Kudengar ia berkata di puncak lapar kami, (semoga aku tak keliru menirukannya), "Seseorang di antara engkau akan menyerahkan aku." Mungkin tak seorang pun menyimaknya selain aku, sebab kami mulai menyentuh tergesa-gesa piring dan cawan dengan tangan yang tetap saja mengandung tilas darah dan nanah dan getah, noda yang telah mengerak hingga ke kulit jangat. Baru saja kami mengucapkan selamat tinggal kepada segenap senjata dan kereta kami, agar kami lebih mahir berunding dan bersantap. Sungguh kami telah mencuci muka kami hingga berkilau-kilau, agar kami bukan lagi penyaru yang membekuk dari belakang. Lihat, kami telah bergerak begitu cepat ke gelanggang jamuan ini, menembus berlapis-lapis dinding, menyangkal bertangkup-tangkup labirin.
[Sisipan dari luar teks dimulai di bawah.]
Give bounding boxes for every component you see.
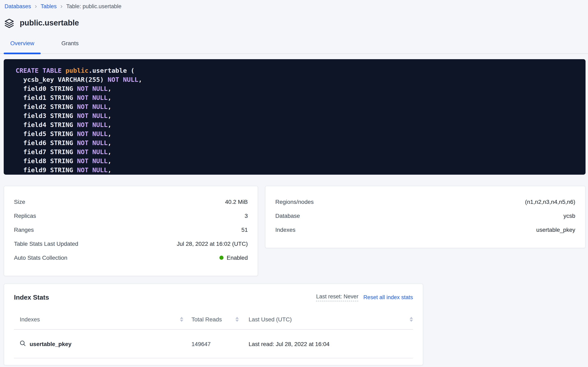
column-label: Last Used (UTC): [248, 316, 292, 323]
page-header: public.usertable: [4, 18, 588, 28]
breadcrumb-link-databases[interactable]: Databases: [5, 3, 31, 9]
status-text: Enabled: [227, 254, 248, 261]
stat-value: 51: [241, 226, 248, 233]
chevron-right-icon: ›: [35, 3, 37, 9]
stat-label: Table Stats Last Updated: [14, 241, 78, 247]
search-icon: [20, 340, 26, 348]
index-stats-header: Index Stats Last reset: Never Reset all …: [4, 284, 423, 301]
page-title: public.usertable: [20, 18, 79, 27]
stat-label: Size: [14, 199, 25, 205]
stat-value: usertable_pkey: [536, 226, 575, 233]
stat-label: Ranges: [14, 226, 34, 233]
stat-value: (n1,n2,n3,n4,n5,n6): [525, 199, 575, 205]
tab-bar: Overview Grants: [0, 40, 588, 54]
summary-cards: Size 40.2 MiB Replicas 3 Ranges 51 Table…: [4, 186, 586, 276]
column-header-indexes[interactable]: Indexes: [14, 316, 191, 323]
reset-index-stats-link[interactable]: Reset all index stats: [363, 294, 413, 300]
index-stats-actions: Last reset: Never Reset all index stats: [316, 293, 413, 301]
stat-label: Regions/nodes: [275, 199, 314, 205]
table-details-card: Size 40.2 MiB Replicas 3 Ranges 51 Table…: [4, 186, 258, 276]
stat-row-stats-updated: Table Stats Last Updated Jul 28, 2022 at…: [14, 237, 248, 251]
stat-value: ycsb: [563, 212, 575, 219]
stat-row-database: Database ycsb: [275, 209, 575, 223]
index-stats-card: Index Stats Last reset: Never Reset all …: [4, 284, 423, 365]
column-label: Indexes: [20, 316, 40, 323]
status-dot-green-icon: [219, 256, 223, 260]
stat-value: 3: [244, 212, 248, 219]
sort-arrows-icon[interactable]: [235, 317, 239, 322]
create-table-statement: CREATE TABLE public.usertable ( ycsb_key…: [4, 59, 586, 175]
index-name: usertable_pkey: [30, 341, 72, 347]
stat-row-replicas: Replicas 3: [14, 209, 248, 223]
stat-row-regions: Regions/nodes (n1,n2,n3,n4,n5,n6): [275, 195, 575, 209]
breadcrumb-link-tables[interactable]: Tables: [41, 3, 57, 9]
stat-row-ranges: Ranges 51: [14, 223, 248, 237]
breadcrumb: Databases › Tables › Table: public.usert…: [0, 0, 588, 9]
table-detail-page: Databases › Tables › Table: public.usert…: [0, 0, 588, 367]
stat-label: Replicas: [14, 212, 36, 219]
column-label: Total Reads: [191, 316, 222, 323]
tab-overview[interactable]: Overview: [10, 40, 34, 53]
stat-label: Database: [275, 212, 300, 219]
breadcrumb-current: Table: public.usertable: [66, 3, 121, 9]
stat-label: Indexes: [275, 226, 295, 233]
table-header-row: Indexes Total Reads Last Used (UTC): [14, 314, 413, 330]
stack-icon: [4, 18, 14, 28]
stat-row-auto-stats: Auto Stats Collection Enabled: [14, 251, 248, 265]
stat-value: 40.2 MiB: [225, 199, 248, 205]
column-header-last-used[interactable]: Last Used (UTC): [248, 316, 413, 323]
regions-card: Regions/nodes (n1,n2,n3,n4,n5,n6) Databa…: [265, 186, 586, 248]
stat-row-size: Size 40.2 MiB: [14, 195, 248, 209]
column-header-total-reads[interactable]: Total Reads: [191, 316, 248, 323]
sort-arrows-icon[interactable]: [410, 317, 413, 322]
index-name-cell[interactable]: usertable_pkey: [14, 340, 191, 348]
table-row: usertable_pkey 149647 Last read: Jul 28,…: [14, 330, 413, 358]
sort-arrows-icon[interactable]: [180, 317, 183, 322]
stat-value: Jul 28, 2022 at 16:02 (UTC): [177, 241, 248, 247]
stat-label: Auto Stats Collection: [14, 254, 67, 261]
total-reads-cell: 149647: [191, 341, 248, 347]
last-reset-label[interactable]: Last reset: Never: [316, 293, 358, 301]
chevron-right-icon: ›: [60, 3, 63, 9]
stat-value: Enabled: [219, 254, 248, 261]
index-stats-title: Index Stats: [14, 294, 49, 301]
tab-grants[interactable]: Grants: [61, 40, 79, 53]
stat-row-indexes: Indexes usertable_pkey: [275, 223, 575, 237]
index-stats-table: Indexes Total Reads Last Used (UTC): [14, 314, 413, 358]
last-used-cell: Last read: Jul 28, 2022 at 16:04: [248, 341, 413, 347]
Tapi ia bergerak lebih lekas ketimbang kami, sebab ia tahu kami akan tiba kemari dengan wajah orang suci, sedangkan ia menggambarkan dirinya sebagai pendosa belaka. Ia mengizinkan wujudnya tersaput kabut, bahkan larut dalam kabut; ia membiarkan luka-lukanya tak terlihat (tapi sebentar lagi, sabarlah, ia akan memamerkannya sebagian lelubang tusukan di kedua telapak tangan dan lambung kanannya). Ketika kami tiba, ia sudah menunggu di ujung paling ungu itu, sedangkan kami hanya bisa bersemayam di titik-titik merah padam ini, di mana lingkaran cahaya akan menghiasi kepala kami. Dalam lindap pohonan di taman ia berkata kepada kami, (semoga aku tak berlebihan mengulangnya untukmu), "Malam ini, sebelum ayam berkokok, engkau akan menyangkal aku tiga kali."
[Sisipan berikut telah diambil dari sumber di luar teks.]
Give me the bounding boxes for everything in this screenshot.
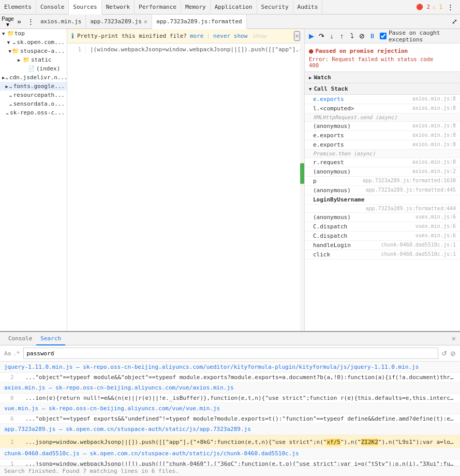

Bukankah kami gagal membatasi ruang di mana kami harus saling bertatapan? Lihat, ternyata kami hanya dikitari dinding angin, dan kuping kami masih juga mengembara ke dunia sana, mencari bebisik dari segenap musuh dan sekutu kami, meski kami ingin saksama mengindahkan pepatah-petitihnya yang terakhir. Kami mendengar jerit beburung dan debur ombak ketika ia mulai menyentuh rotinya, dan gema panjang itu berkelindan dengan suaranya. Dan kami bayangkan jemarinya berkilat seperti ujung pedang namun lembut seperti tampuk daun pandan, dan roti itu seperti sebungkah daging, percayalah, seperti daging kami yang menakutkan. Tidak, kami tak akan menghadiahkan daging kami untuk siapa pun, sehingga kami yakini ia memecah-mecah roti itu dan membagikannya untuk kami semua seraya berkata, (semoga aku tak mengutipnya demi diriku sendiri), "Ambillah, makanlah, sebab inilah tubuhku."

Barangkali kami telah keliru: kami mengira gelanggang ini dikitari pepohon zaitun dan kurma. Kenapa pula kini kami melihat rerimbun kana, kesumba, dan kembang sepatu mengepung kami? Kenapa kami lupa apakah khazanah kami bermusim dua atau empat, ketika kami merasa telah mengikuti ia membaca kitab-kitab paling rahasia, memuliakan kaum perempuan, memakzulkan para raja dunia, atau berkhotbah di atas bukit? Sesekali bau amis dari laut naik ke meja mahabesar ini, menyadarkan kami bahwa kapal-kapal kami masih memuat senjata dan para serdadu kami di kemah-kemah sana terus menunggu isyarat kami kapan mereka harus mulai menyerang. Dengan sabar kami mengimpikan cahaya jingga-kencana fajar tumpah ke wajahnya, dan cerlang wajah itu pastilah akan memojokkan kami berdua belas ini sebagai semacam rasul yang tak mampu menyainginya sampai kapan juga.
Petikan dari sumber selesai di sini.